Controle glicêmico intensivo versus controle glicêmico convencional para pessoas com diabetes tipo 1

Pergunta da revisão

O objetivo principal desta revisão foi avaliar, em pessoas com diabetes tipo 1, os efeitos positivos e negativos do controle mais rigoroso do nível de açúcar no sangue (controle glicêmico “intensivo”) em comparação com o controle menos rigoroso (controle glicêmico)

Introdução

O tratamento das pessoas com diabetes tipo 1 consiste em tomar insulina para controlar o nível de açúcar no sangue, por toda a vida. O objetivo principal do tratamento dessas pessoas é conseguir um “bom” controle do nível de açúcar no sangue e, ao mesmo tempo, evitar que elas tenham episódios de açúcar muito baixo no sangue (hipoglicemia grave). No entanto, diretrizes clínicas diferem em relação às metas glicêmicas (valores ideais de glicose no sangue) recomendadas para as pessoas que têm diabetes tipo 1.

Características do estudo

Encontramos 12 estudos relevantes, que incluíram um total de 2.230 participantes. Os participantes desses estudos variaram muito quanto a idade, a duração do diabetes e também quanto a já ter ou não complicações da doença quando eles foram incluídos nos estudos. A duração média do seguimento dos participantes variou entre 1 ano e 6,5 anos. A maioria dos estudos foi realizada na década de 1980 e todos os participantes moravam na Europa ou na América do Norte.

Resultados principais

O controle glicêmico intensivo foi muito efetivo na redução do risco de desenvolver complicações microvasculares do diabetes, como retinopatia (doença ocular), nefropatia (doença renal) e neuropatia (doença dos nervos). Enquanto 63/1.000 pessoas no grupo do controle glicêmico intensivo desenvolveram retinopatia diabética, 232/1.000 pessoas no grupo de controle convencional apresentaram esta complicação. Enquanto 159/1.000 pessoas com controle glicêmico intensivo desenvolveram nefropatia diabética 284/1.000 pessoas no grupo de controle convencional apresentaram esta complicação. Enquanto 49/1.000 pessoas no grupo com controle glicêmico intensivo desenvolveram neuropatia, isso ocorreu em 139/1.000 pessoas no grupo com controle convencional.

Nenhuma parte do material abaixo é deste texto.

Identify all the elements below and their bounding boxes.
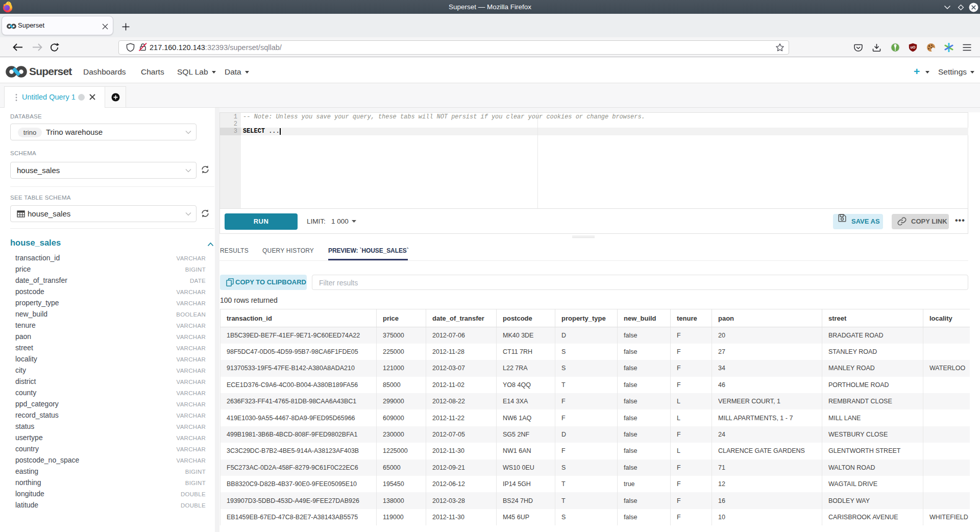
svg-text:uO: uO: [911, 45, 916, 49]
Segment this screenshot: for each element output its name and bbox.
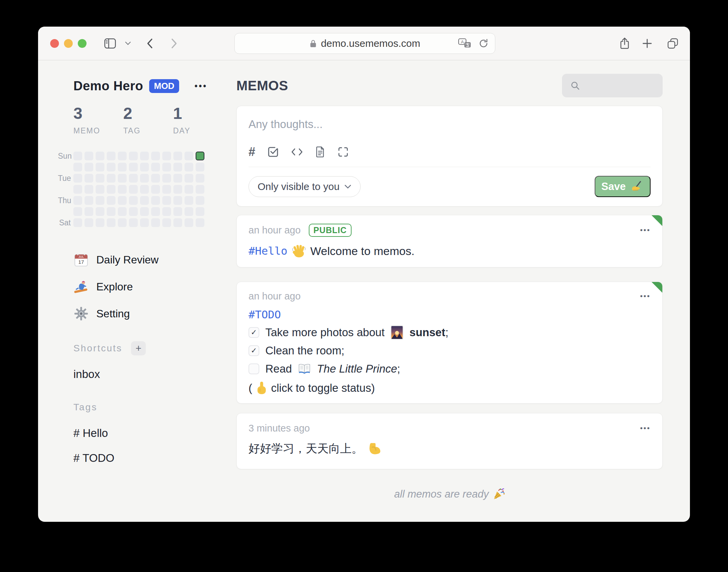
heatmap-cell[interactable] [73,207,82,216]
heatmap-cell[interactable] [185,163,193,171]
sidebar-toggle-button[interactable] [102,35,118,52]
heatmap-cell[interactable] [140,218,149,227]
heatmap-cell[interactable] [196,152,204,160]
heatmap-cell[interactable] [107,174,115,183]
new-tab-button[interactable] [639,35,655,52]
tag-item-todo[interactable]: # TODO [73,452,223,465]
heatmap-cell[interactable] [140,185,149,194]
heatmap-cell[interactable] [118,152,127,160]
heatmap-cell[interactable] [85,163,93,171]
heatmap-cell[interactable] [173,174,182,183]
memo-menu-dots-icon[interactable]: ••• [640,292,651,300]
heatmap-cell[interactable] [118,218,127,227]
heatmap-cell[interactable] [162,185,171,194]
heatmap-cell[interactable] [140,196,149,205]
heatmap-cell[interactable] [173,152,182,160]
heatmap-cell[interactable] [118,207,127,216]
search-input[interactable] [562,74,663,97]
heatmap-cell[interactable] [73,174,82,183]
heatmap-cell[interactable] [173,185,182,194]
heatmap-cell[interactable] [185,152,193,160]
sidebar-item-explore[interactable]: Explore [73,279,223,295]
heatmap-cell[interactable] [107,196,115,205]
heatmap-cell[interactable] [118,174,127,183]
heatmap-cell[interactable] [96,218,104,227]
heatmap-cell[interactable] [151,207,160,216]
heatmap-cell[interactable] [173,218,182,227]
heatmap-cell[interactable] [129,185,138,194]
heatmap-cell[interactable] [151,152,160,160]
shortcut-item-inbox[interactable]: inbox [73,368,223,381]
user-row[interactable]: Demo Hero MOD ••• [73,78,223,94]
heatmap-cell[interactable] [162,163,171,171]
memo-tag-todo[interactable]: #TODO [249,308,281,321]
heatmap-cell[interactable] [140,174,149,183]
heatmap-cell[interactable] [196,185,204,194]
heatmap-cell[interactable] [151,174,160,183]
address-bar[interactable]: demo.usememos.com A [234,33,495,54]
checkbox-checked[interactable]: ✓ [249,345,259,356]
user-menu-dots-icon[interactable]: ••• [195,81,207,91]
heatmap-cell[interactable] [162,196,171,205]
heatmap-cell[interactable] [129,163,138,171]
heatmap-cell[interactable] [85,207,93,216]
heatmap-cell[interactable] [73,152,82,160]
close-window-button[interactable] [50,39,59,48]
heatmap-cell[interactable] [107,218,115,227]
heatmap-cell[interactable] [85,152,93,160]
heatmap-cell[interactable] [107,185,115,194]
heatmap-cell[interactable] [151,218,160,227]
memo-menu-dots-icon[interactable]: ••• [640,226,651,234]
heatmap-cell[interactable] [151,196,160,205]
visibility-select[interactable]: Only visible to you [249,176,361,197]
heatmap-cell[interactable] [173,196,182,205]
translate-icon[interactable]: A [458,38,472,49]
sidebar-menu-chevron[interactable] [122,35,134,52]
heatmap-cell[interactable] [140,163,149,171]
heatmap-cell[interactable] [96,152,104,160]
heatmap-cell[interactable] [129,207,138,216]
minimize-window-button[interactable] [64,39,73,48]
heatmap-cell[interactable] [185,185,193,194]
sidebar-item-daily-review[interactable]: JUL 17 Daily Review [73,252,223,268]
heatmap-cell[interactable] [118,185,127,194]
heatmap-cell[interactable] [85,185,93,194]
heatmap-cell[interactable] [85,196,93,205]
heatmap-cell[interactable] [129,174,138,183]
heatmap-cell[interactable] [151,163,160,171]
memo-editor[interactable]: Any thoughts... # [236,106,663,206]
tab-overview-button[interactable] [665,35,681,52]
save-button[interactable]: Save [595,176,651,197]
heatmap-cell[interactable] [107,207,115,216]
heatmap-cell[interactable] [196,207,204,216]
heatmap-cell[interactable] [140,152,149,160]
reload-icon[interactable] [478,38,489,49]
heatmap-cell[interactable] [73,218,82,227]
fullscreen-icon[interactable] [337,146,349,158]
editor-placeholder[interactable]: Any thoughts... [249,118,651,131]
back-button[interactable] [142,35,158,52]
zoom-window-button[interactable] [78,39,87,48]
heatmap-cell[interactable] [73,185,82,194]
heatmap-cell[interactable] [73,163,82,171]
heatmap-cell[interactable] [185,196,193,205]
heatmap-cell[interactable] [107,152,115,160]
checkbox-icon[interactable] [267,146,279,158]
heatmap-cell[interactable] [140,207,149,216]
heatmap-cell[interactable] [196,174,204,183]
memo-tag-hello[interactable]: #Hello [249,245,288,257]
checkbox-unchecked[interactable] [249,363,259,374]
heatmap-cell[interactable] [85,218,93,227]
checkbox-checked[interactable]: ✓ [249,327,259,338]
document-icon[interactable] [315,146,325,158]
heatmap-cell[interactable] [96,207,104,216]
share-button[interactable] [617,35,633,52]
memo-menu-dots-icon[interactable]: ••• [640,424,651,432]
heatmap-cell[interactable] [96,174,104,183]
heatmap-cell[interactable] [129,196,138,205]
heatmap-cell[interactable] [151,185,160,194]
heatmap-cell[interactable] [96,196,104,205]
code-icon[interactable] [291,147,303,157]
heatmap-cell[interactable] [173,163,182,171]
heatmap-cell[interactable] [107,163,115,171]
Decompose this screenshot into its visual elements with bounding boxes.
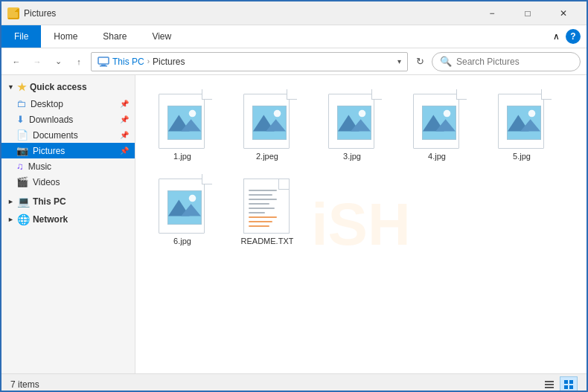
pc-icon: 💻 — [17, 196, 30, 208]
videos-icon: 🎬 — [16, 176, 28, 187]
file-item-1jpg[interactable]: 1.jpg — [141, 84, 223, 166]
file-item-3jpg[interactable]: 3.jpg — [311, 84, 393, 166]
forward-button[interactable]: → — [28, 53, 46, 71]
sidebar-item-pictures[interactable]: 📷 Pictures 📌 — [1, 143, 135, 158]
this-pc-label: This PC — [33, 196, 66, 207]
quick-access-header[interactable]: ▼ ★ Quick access — [1, 78, 135, 96]
ribbon: File Home Share View ∧ ? — [1, 25, 587, 48]
path-dropdown-button[interactable]: ▾ — [397, 57, 401, 65]
svg-rect-30 — [545, 384, 554, 385]
file-label-4jpg: 4.jpg — [428, 152, 446, 161]
svg-rect-33 — [569, 380, 573, 384]
svg-point-28 — [189, 195, 196, 202]
sidebar-item-music[interactable]: ♫ Music — [1, 158, 135, 174]
svg-rect-2 — [98, 57, 109, 64]
svg-rect-31 — [545, 387, 554, 388]
network-header[interactable]: ► 🌐 Network — [1, 211, 135, 228]
mountain-svg-5 — [508, 106, 540, 139]
txt-line-1 — [249, 190, 277, 191]
svg-rect-21 — [508, 106, 540, 139]
this-pc-header[interactable]: ► 💻 This PC — [1, 193, 135, 211]
refresh-button[interactable]: ↻ — [411, 53, 429, 71]
file-icon-2jpeg — [237, 89, 297, 149]
address-path[interactable]: This PC › Pictures ▾ — [91, 52, 408, 71]
txt-line-4 — [249, 203, 269, 205]
txt-line-3 — [249, 199, 277, 200]
svg-rect-4 — [100, 65, 107, 67]
search-input[interactable] — [456, 57, 572, 67]
paper-corner-fold-2 — [287, 89, 297, 100]
sidebar-pictures-label: Pictures — [33, 146, 65, 156]
help-button[interactable]: ? — [566, 29, 581, 44]
file-icon-5jpg — [492, 89, 552, 149]
txt-line-2 — [249, 194, 272, 196]
mountain-svg-4 — [423, 106, 456, 139]
txt-paper — [243, 179, 290, 234]
list-view-button[interactable] — [540, 376, 558, 393]
minimize-button[interactable]: − — [475, 2, 509, 25]
svg-rect-13 — [338, 106, 371, 139]
img-preview-2jpeg — [252, 106, 287, 140]
img-preview-4jpg — [422, 106, 456, 140]
svg-rect-35 — [569, 385, 573, 389]
quick-access-label: Quick access — [30, 82, 87, 92]
sidebar-documents-label: Documents — [33, 130, 78, 141]
svg-rect-0 — [9, 12, 18, 18]
file-item-readme[interactable]: README.TXT — [226, 169, 308, 251]
quick-access-star-icon: ★ — [17, 81, 27, 93]
tab-home[interactable]: Home — [41, 25, 90, 48]
network-chevron: ► — [7, 216, 14, 223]
file-item-4jpg[interactable]: 4.jpg — [396, 84, 478, 166]
file-icon-1jpg — [153, 89, 212, 149]
ribbon-tabs: File Home Share View ∧ ? — [1, 25, 587, 48]
txt-line-6 — [249, 212, 265, 213]
img-preview-5jpg — [507, 106, 541, 140]
search-icon: 🔍 — [440, 56, 452, 67]
svg-rect-5 — [168, 106, 201, 139]
app-icon — [7, 7, 19, 19]
sidebar-item-downloads[interactable]: ⬇ Downloads 📌 — [1, 112, 135, 127]
svg-point-8 — [189, 110, 196, 118]
path-this-pc[interactable]: This PC — [112, 57, 144, 67]
pin-icon-pictures: 📌 — [120, 147, 129, 155]
file-label-readme: README.TXT — [241, 237, 294, 245]
ribbon-chevron[interactable]: ∧ ? — [547, 25, 587, 48]
sidebar-item-desktop[interactable]: 🗀 Desktop 📌 — [1, 96, 135, 112]
view-controls — [540, 376, 578, 393]
svg-rect-17 — [423, 106, 456, 139]
tab-share[interactable]: Share — [90, 25, 139, 48]
dropdown-recent-button[interactable]: ⌄ — [49, 53, 67, 71]
main-layout: ▼ ★ Quick access 🗀 Desktop 📌 ⬇ Downloads… — [1, 75, 587, 373]
sidebar-item-documents[interactable]: 📄 Documents 📌 — [1, 127, 135, 143]
svg-rect-1 — [9, 10, 13, 13]
back-button[interactable]: ← — [7, 53, 25, 71]
pin-icon-downloads: 📌 — [120, 115, 129, 123]
title-bar: Pictures − □ ✕ — [1, 1, 587, 25]
file-label-2jpeg: 2.jpeg — [256, 152, 278, 161]
pin-icon-documents: 📌 — [120, 131, 129, 139]
file-item-5jpg[interactable]: 5.jpg — [481, 84, 563, 166]
sidebar-music-label: Music — [28, 161, 51, 172]
close-button[interactable]: ✕ — [546, 2, 581, 25]
search-box[interactable]: 🔍 — [432, 52, 581, 71]
pictures-icon: 📷 — [16, 145, 28, 156]
svg-point-20 — [444, 110, 451, 118]
txt-line-5 — [249, 208, 275, 209]
mountain-svg-1 — [168, 106, 201, 139]
file-item-6jpg[interactable]: 6.jpg — [141, 169, 223, 251]
file-label-3jpg: 3.jpg — [343, 152, 361, 161]
sidebar-item-videos[interactable]: 🎬 Videos — [1, 174, 135, 190]
mountain-svg-3 — [338, 106, 371, 139]
tab-view[interactable]: View — [139, 25, 184, 48]
file-label-1jpg: 1.jpg — [173, 152, 191, 161]
sidebar: ▼ ★ Quick access 🗀 Desktop 📌 ⬇ Downloads… — [1, 75, 135, 373]
maximize-button[interactable]: □ — [511, 2, 545, 25]
computer-icon — [98, 57, 109, 67]
txt-line-8 — [249, 221, 272, 222]
up-button[interactable]: ↑ — [70, 53, 88, 71]
documents-icon: 📄 — [16, 129, 28, 141]
tab-file[interactable]: File — [1, 25, 41, 48]
file-item-2jpeg[interactable]: 2.jpeg — [226, 84, 308, 166]
mountain-svg-6 — [168, 191, 201, 224]
grid-view-button[interactable] — [560, 376, 578, 393]
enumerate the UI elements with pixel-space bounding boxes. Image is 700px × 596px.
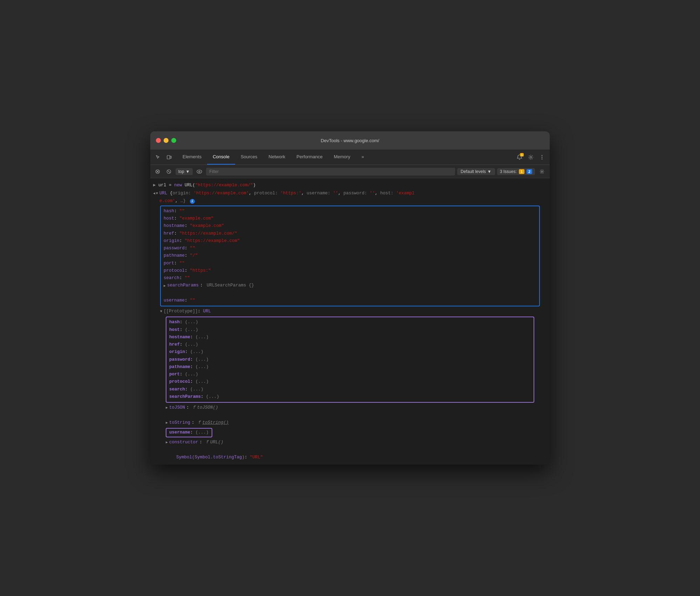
no-filter-icon[interactable] <box>164 167 173 176</box>
tab-network[interactable]: Network <box>263 150 291 165</box>
expand-down-arrow[interactable]: ▼ <box>156 190 158 196</box>
info-icon[interactable]: i <box>190 199 195 204</box>
device-icon[interactable] <box>164 152 174 162</box>
url-object-line: ◀ ▼ URL {origin: 'https://example.com', … <box>150 190 550 205</box>
window-title: DevTools - www.google.com/ <box>321 138 379 143</box>
title-bar: DevTools - www.google.com/ <box>150 131 550 150</box>
info-count: 2 <box>527 169 532 174</box>
issues-badge[interactable]: 3 Issues: 1 2 <box>497 168 535 175</box>
instance-props-box: hash: "" host: "example.com" hostname: "… <box>160 206 540 306</box>
command-prompt: ▶ <box>153 183 156 188</box>
settings-icon[interactable] <box>526 152 536 162</box>
tab-bar: Elements Console Sources Network Perform… <box>150 150 550 165</box>
prototype-expand-arrow[interactable]: ▼ <box>160 308 162 314</box>
svg-line-8 <box>168 171 170 173</box>
more-options-icon[interactable] <box>537 152 547 162</box>
svg-point-3 <box>542 155 542 155</box>
constructor-symbol-lines: ▶ constructor: f URL() Symbol(Symbol.toS… <box>150 438 550 462</box>
filter-input[interactable] <box>206 168 455 175</box>
collapse-arrow[interactable]: ◀ <box>153 190 155 196</box>
prototype-other-props: ▶ toJSON: f toJSON() ▶ toString: f toStr… <box>150 403 550 427</box>
svg-point-11 <box>541 171 543 172</box>
console-settings-icon[interactable] <box>537 167 547 176</box>
username-prototype-line: username: (...) <box>150 427 550 438</box>
prototype-props-box: hash: (...) host: (...) hostname: (...) … <box>166 317 534 403</box>
clear-console-icon[interactable] <box>153 167 162 176</box>
devtools-icons <box>153 152 174 162</box>
svg-rect-1 <box>170 156 172 158</box>
default-levels-dropdown[interactable]: Default levels ▼ <box>457 168 495 175</box>
svg-rect-0 <box>167 155 170 159</box>
devtools-window: DevTools - www.google.com/ Elements Cons <box>150 131 550 465</box>
close-button[interactable] <box>156 138 161 143</box>
maximize-button[interactable] <box>171 138 176 143</box>
console-toolbar: top ▼ Default levels ▼ 3 Issues: 1 2 <box>150 165 550 178</box>
tab-performance[interactable]: Performance <box>291 150 328 165</box>
traffic-lights <box>156 138 176 143</box>
minimize-button[interactable] <box>164 138 169 143</box>
tab-memory[interactable]: Memory <box>328 150 356 165</box>
tab-sources[interactable]: Sources <box>235 150 263 165</box>
notifications-icon[interactable]: 1 <box>515 152 524 162</box>
tab-bar-right: 1 <box>515 152 547 162</box>
console-command: url = new URL("https://example.com/") <box>158 183 256 188</box>
tabs: Elements Console Sources Network Perform… <box>177 150 515 165</box>
svg-point-2 <box>530 156 532 158</box>
eye-icon[interactable] <box>195 167 204 176</box>
svg-point-10 <box>199 171 200 172</box>
context-selector[interactable]: top ▼ <box>176 168 193 175</box>
svg-point-5 <box>542 158 542 159</box>
tab-more[interactable]: » <box>356 150 370 165</box>
inspect-icon[interactable] <box>153 152 163 162</box>
tab-console[interactable]: Console <box>207 150 235 165</box>
tab-elements[interactable]: Elements <box>177 150 207 165</box>
svg-point-4 <box>542 157 542 157</box>
console-content: ▶ url = new URL("https://example.com/") … <box>150 178 550 465</box>
warning-count: 1 <box>519 169 524 174</box>
prototype-line: ▼ [[Prototype]]: URL <box>150 307 550 316</box>
svg-point-9 <box>197 170 202 173</box>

O controle glicêmico intensivo teve um efeito mais fraco na progressão da retinopatia e não encontramos evidência de que esse tipo de controle tenha qualquer efeito sobre a progressão da nefropatia nos participantes que já têm microalbuminúria (perda de albumina pelo rim). Não existem dados sobre o efeito do controle glicêmico rigoroso sobre a progressão da neuropatia.

Desfechos macrovasculares maiores (tais como derrame e infarto) foram muito raros nos estudos incluídos nesta revisão. Por isso, não conseguimos chegar a conclusões definitivas sobre o efeito do controle glicêmico rigoroso sobre esses problemas de saúde.

O controle glicêmico intensivo pode aumentar o risco de hipoglicemia grave, porém os resultados variaram entre os estudos, e apenas um grande estudo mostrou um claro aumento nos episódios de hipoglicemia grave nos pacientes sob controle intensivo. Fizemos uma análise de acordo com níveis de hemoglobina glicada (HbA1c; um indicador do do controle glicêmico a longo prazo) dos participantes no início do estudo. Essa análise sugere que o risco de hipoglicemia grave com controle intensivo da glicose possivelmente só estava aumentado para quem começou o estudo com valores de HbA1c relativamente baixos (inferior a 9,0%).

Quase não havia dados sobre qualidade de vida relacionada à saúde, morte por qualquer causa e custos. Em geral, a mortalidade foi muito baixa em quase todos os estudos. Os efeitos do controle glicêmico intensivo na qualidade de vida não ficaram claros e foram inconsistentes (tanto poderia melhorar ou piorar a qualidade de vida). Um estudo relatou que o controle glicêmico intensivo pode ser altamente interessante do ponto de vista financeiro porque pode reduzir as complicações do diabetes no futuro.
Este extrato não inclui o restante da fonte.